__Task brief__:
Restate the data below word for word, omitting pictures.

##### Data for the task #####

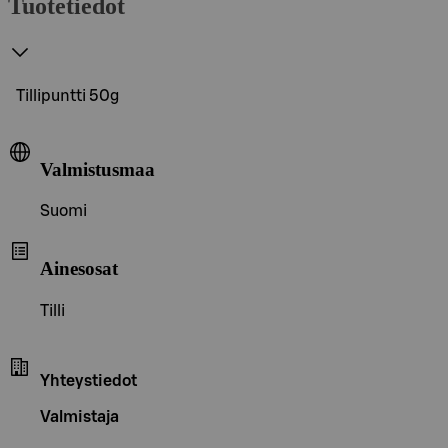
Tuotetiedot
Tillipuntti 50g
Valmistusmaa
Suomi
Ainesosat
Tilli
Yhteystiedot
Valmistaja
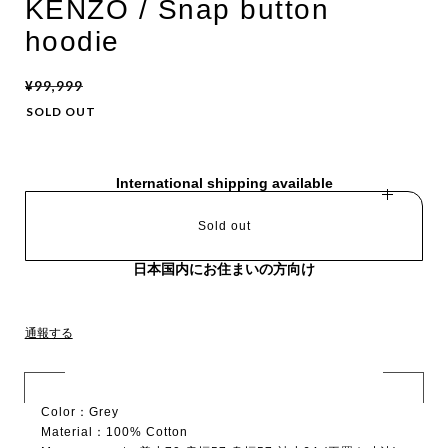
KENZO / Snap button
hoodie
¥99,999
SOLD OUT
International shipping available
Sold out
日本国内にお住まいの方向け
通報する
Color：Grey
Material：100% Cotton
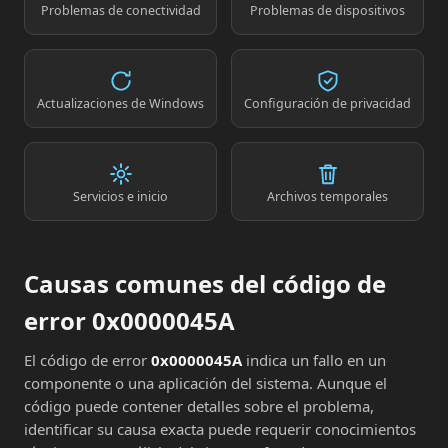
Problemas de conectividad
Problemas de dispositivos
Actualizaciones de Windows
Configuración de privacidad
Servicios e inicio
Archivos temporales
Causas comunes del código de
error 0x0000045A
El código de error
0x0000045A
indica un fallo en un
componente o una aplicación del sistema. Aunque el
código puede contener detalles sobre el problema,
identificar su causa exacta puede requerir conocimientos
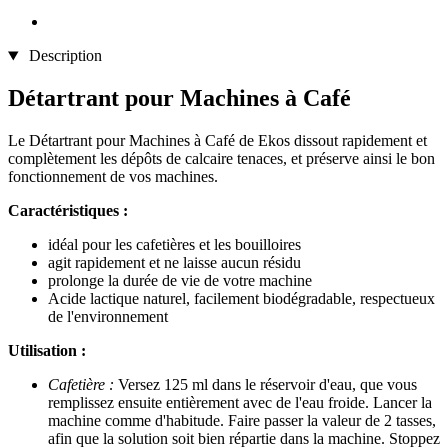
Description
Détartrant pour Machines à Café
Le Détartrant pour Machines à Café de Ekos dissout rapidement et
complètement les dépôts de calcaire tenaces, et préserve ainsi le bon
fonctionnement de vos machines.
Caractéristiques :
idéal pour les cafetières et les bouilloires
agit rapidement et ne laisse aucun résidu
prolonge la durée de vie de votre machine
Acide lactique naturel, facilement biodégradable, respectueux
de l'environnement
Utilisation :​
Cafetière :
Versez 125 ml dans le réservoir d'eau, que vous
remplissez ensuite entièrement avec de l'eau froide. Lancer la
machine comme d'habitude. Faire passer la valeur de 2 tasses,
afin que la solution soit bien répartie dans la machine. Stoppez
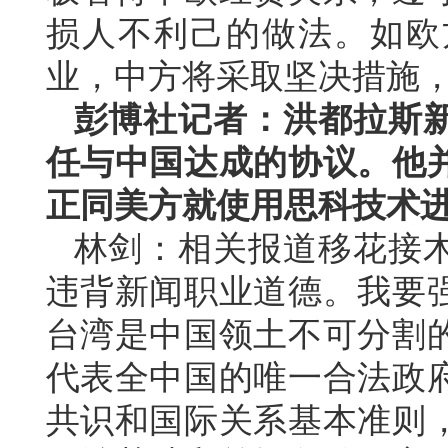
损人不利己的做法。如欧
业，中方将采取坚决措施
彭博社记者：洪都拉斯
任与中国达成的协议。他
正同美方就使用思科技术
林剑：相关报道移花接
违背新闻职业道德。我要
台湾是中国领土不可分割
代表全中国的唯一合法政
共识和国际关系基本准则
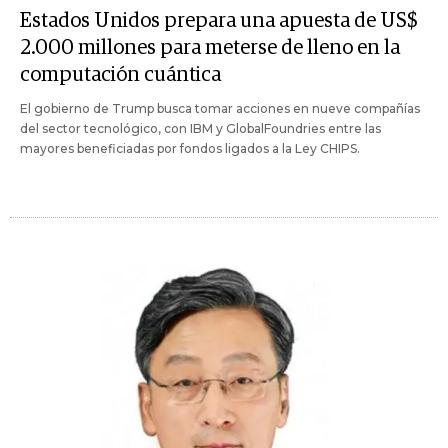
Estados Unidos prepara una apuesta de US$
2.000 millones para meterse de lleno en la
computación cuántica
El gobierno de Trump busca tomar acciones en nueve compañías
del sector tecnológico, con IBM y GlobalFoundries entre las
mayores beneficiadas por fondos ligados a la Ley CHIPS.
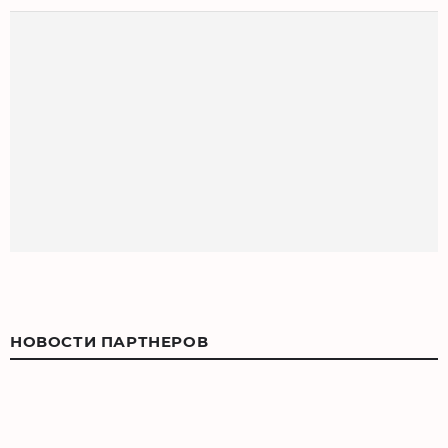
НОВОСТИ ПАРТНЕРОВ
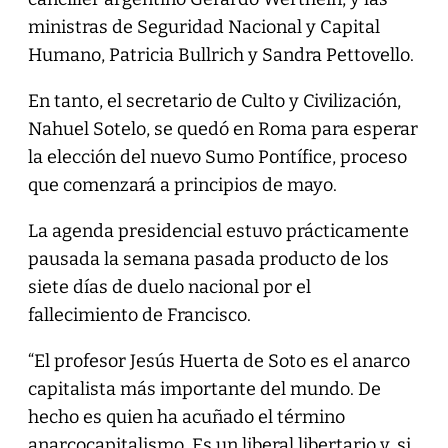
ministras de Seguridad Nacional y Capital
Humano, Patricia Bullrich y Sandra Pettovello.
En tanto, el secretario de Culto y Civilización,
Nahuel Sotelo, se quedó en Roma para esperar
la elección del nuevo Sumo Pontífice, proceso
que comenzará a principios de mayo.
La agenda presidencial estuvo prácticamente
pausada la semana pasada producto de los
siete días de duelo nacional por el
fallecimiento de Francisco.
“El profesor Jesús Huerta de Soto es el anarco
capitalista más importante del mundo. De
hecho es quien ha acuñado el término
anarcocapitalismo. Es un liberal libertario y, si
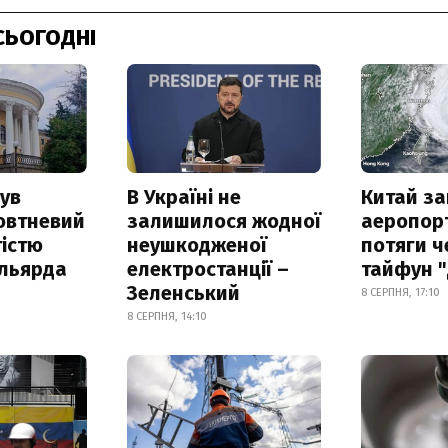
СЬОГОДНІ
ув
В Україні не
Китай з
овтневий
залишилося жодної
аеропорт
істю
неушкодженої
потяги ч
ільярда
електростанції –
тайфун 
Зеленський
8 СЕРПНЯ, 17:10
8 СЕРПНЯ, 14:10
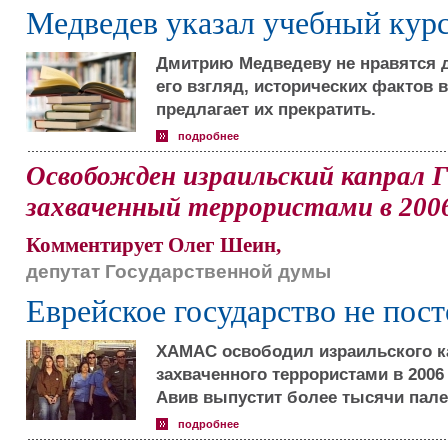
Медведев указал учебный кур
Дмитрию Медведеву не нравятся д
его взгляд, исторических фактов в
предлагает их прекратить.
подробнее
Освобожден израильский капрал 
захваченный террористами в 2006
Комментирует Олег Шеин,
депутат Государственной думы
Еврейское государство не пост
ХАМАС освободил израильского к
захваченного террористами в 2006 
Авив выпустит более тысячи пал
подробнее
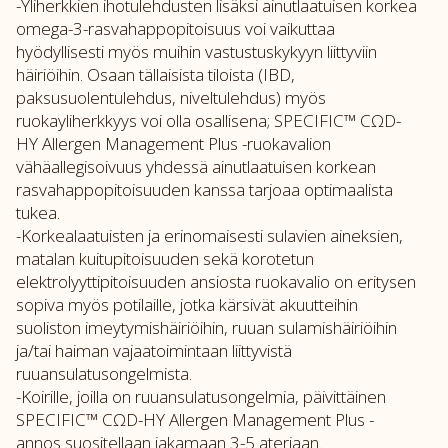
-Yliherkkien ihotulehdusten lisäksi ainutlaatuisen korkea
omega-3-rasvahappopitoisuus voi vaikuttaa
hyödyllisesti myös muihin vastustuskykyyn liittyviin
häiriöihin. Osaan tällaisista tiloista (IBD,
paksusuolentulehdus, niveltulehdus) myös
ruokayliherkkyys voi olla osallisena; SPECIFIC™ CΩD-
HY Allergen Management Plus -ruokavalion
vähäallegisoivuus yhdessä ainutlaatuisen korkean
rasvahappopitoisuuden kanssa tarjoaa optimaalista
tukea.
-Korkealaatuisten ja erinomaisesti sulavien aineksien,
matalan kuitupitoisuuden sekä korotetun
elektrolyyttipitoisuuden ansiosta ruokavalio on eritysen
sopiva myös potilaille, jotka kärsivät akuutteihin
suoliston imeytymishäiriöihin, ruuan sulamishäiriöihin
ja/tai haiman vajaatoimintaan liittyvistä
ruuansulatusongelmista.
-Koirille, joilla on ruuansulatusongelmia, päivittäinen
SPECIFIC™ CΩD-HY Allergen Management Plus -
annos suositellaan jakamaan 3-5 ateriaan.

#####

__Problem solution__:
Tuotetiedot
Tillipuntti 50g
Valmistusmaa
Suomi
Ainesosat
Tilli
Yhteystiedot
Valmistaja
KENZO / Snap button
hoodie
¥99,999
SOLD OUT
International shipping available
Sold out
日本国内にお住まいの方向け
通報する
Color：Grey
Material：100% Cotton
Problemas de conectividad
Problemas de dispositivos
Actualizaciones de Windows
Configuración de privacidad
Servicios e inicio
Archivos temporales
Causas comunes del código de
error 0x0000045A
El código de error
0x0000045A
indica un fallo en un
componente o una aplicación del sistema. Aunque el
código puede contener detalles sobre el problema,
identificar su causa exacta puede requerir conocimientos
Description
Détartrant pour Machines à Café
Le Détartrant pour Machines à Café de Ekos dissout rapidement et
complètement les dépôts de calcaire tenaces, et préserve ainsi le bon
fonctionnement de vos machines.
Caractéristiques :
idéal pour les cafetières et les bouilloires
agit rapidement et ne laisse aucun résidu
prolonge la durée de vie de votre machine
Acide lactique naturel, facilement biodégradable, respectueux
de l'environnement
Utilisation :​
Cafetière :
Versez 125 ml dans le réservoir d'eau, que vous
remplissez ensuite entièrement avec de l'eau froide. Lancer la
machine comme d'habitude. Faire passer la valeur de 2 tasses,
afin que la solution soit bien répartie dans la machine. Stoppez
损人不利己的做法。如欧
业，中方将采取坚决措施
彭博社记者：洪都拉斯
任与中国达成的协议。他
正同美方就使用思科技术
林剑：相关报道移花接
违背新闻职业道德。我要
台湾是中国领土不可分割
代表全中国的唯一合法政
共识和国际关系基本准则
Estados Unidos prepara una apuesta de US$
2.000 millones para meterse de lleno en la
computación cuántica
El gobierno de Trump busca tomar acciones en nueve compañías
del sector tecnológico, con IBM y GlobalFoundries entre las
mayores beneficiadas por fondos ligados a la Ley CHIPS.
НОВОСТИ ПАРТНЕРОВ
ministras de Seguridad Nacional y Capital
Humano, Patricia Bullrich y Sandra Pettovello.
En tanto, el secretario de Culto y Civilización,
Nahuel Sotelo, se quedó en Roma para esperar
la elección del nuevo Sumo Pontífice, proceso
que comenzará a principios de mayo.
La agenda presidencial estuvo prácticamente
pausada la semana pasada producto de los
siete días de duelo nacional por el
fallecimiento de Francisco.
“El profesor Jesús Huerta de Soto es el anarco
capitalista más importante del mundo. De
hecho es quien ha acuñado el término
anarcocapitalismo. Es un liberal libertario y, si
СЬОГОДНІ
ув
В Україні не
Китай з
овтневий
залишилося жодної
аеропорт
істю
неушкодженої
потяги ч
ільярда
електростанції –
тайфун 
Зеленський
8 СЕРПНЯ, 17:10
8 СЕРПНЯ, 14:10
Медведев указал учебный кур
Дмитрию Медведеву не нравятся д
его взгляд, исторических фактов в
предлагает их прекратить.
подробнее
Освобожден израильский капрал 
захваченный террористами в 2006
Комментирует Олег Шеин,
депутат Государственной думы
Еврейское государство не пост
ХАМАС освободил израильского к
захваченного террористами в 2006 
Авив выпустит более тысячи пал
подробнее
-Yliherkkien ihotulehdusten lisäksi ainutlaatuisen korkea
omega-3-rasvahappopitoisuus voi vaikuttaa
hyödyllisesti myös muihin vastustuskykyyn liittyviin
häiriöihin. Osaan tällaisista tiloista (IBD,
paksusuolentulehdus, niveltulehdus) myös
ruokayliherkkyys voi olla osallisena; SPECIFIC™ CΩD-
HY Allergen Management Plus -ruokavalion
vähäallegisoivuus yhdessä ainutlaatuisen korkean
rasvahappopitoisuuden kanssa tarjoaa optimaalista
tukea.
-Korkealaatuisten ja erinomaisesti sulavien aineksien,
matalan kuitupitoisuuden sekä korotetun
elektrolyyttipitoisuuden ansiosta ruokavalio on eritysen
sopiva myös potilaille, jotka kärsivät akuutteihin
suoliston imeytymishäiriöihin, ruuan sulamishäiriöihin
ja/tai haiman vajaatoimintaan liittyvistä
ruuansulatusongelmista.
-Koirille, joilla on ruuansulatusongelmia, päivittäinen
SPECIFIC™ CΩD-HY Allergen Management Plus -
annos suositellaan jakamaan 3-5 ateriaan.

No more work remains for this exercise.